Lines containing the word "voltado" are the ones to copy from the records below.

(Saved data entries)
═══

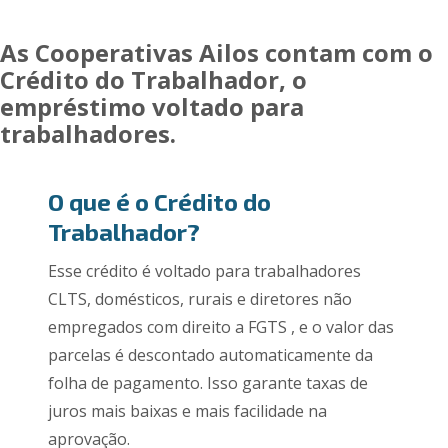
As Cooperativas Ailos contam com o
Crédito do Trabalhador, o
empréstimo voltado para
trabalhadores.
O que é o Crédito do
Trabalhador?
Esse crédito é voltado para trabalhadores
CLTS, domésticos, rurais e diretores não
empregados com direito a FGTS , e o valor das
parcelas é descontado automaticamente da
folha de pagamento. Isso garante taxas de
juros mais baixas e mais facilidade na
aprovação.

═══

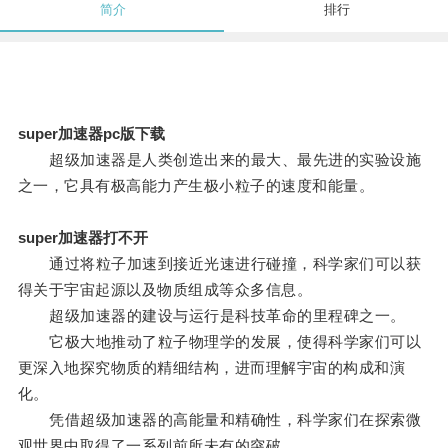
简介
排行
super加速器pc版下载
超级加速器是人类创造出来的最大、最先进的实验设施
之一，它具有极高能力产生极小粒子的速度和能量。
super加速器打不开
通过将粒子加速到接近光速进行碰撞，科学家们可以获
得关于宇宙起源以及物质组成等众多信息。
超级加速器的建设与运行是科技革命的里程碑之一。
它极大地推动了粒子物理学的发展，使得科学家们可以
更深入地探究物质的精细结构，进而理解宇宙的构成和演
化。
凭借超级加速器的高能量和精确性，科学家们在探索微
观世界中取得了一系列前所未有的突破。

═══

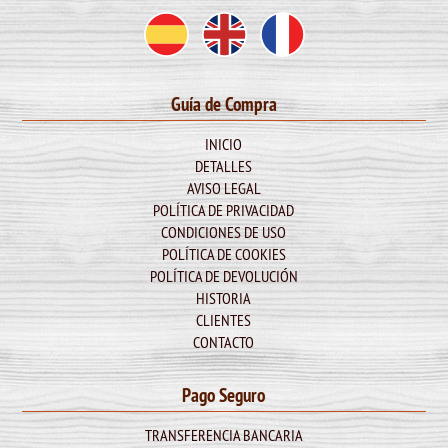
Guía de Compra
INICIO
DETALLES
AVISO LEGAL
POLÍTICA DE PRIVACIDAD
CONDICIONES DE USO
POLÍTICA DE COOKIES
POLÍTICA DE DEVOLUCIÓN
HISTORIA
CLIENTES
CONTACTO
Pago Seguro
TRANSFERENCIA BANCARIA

═══

> TASK OUTPUT
empréstimo voltado para
Esse crédito é voltado para trabalhadores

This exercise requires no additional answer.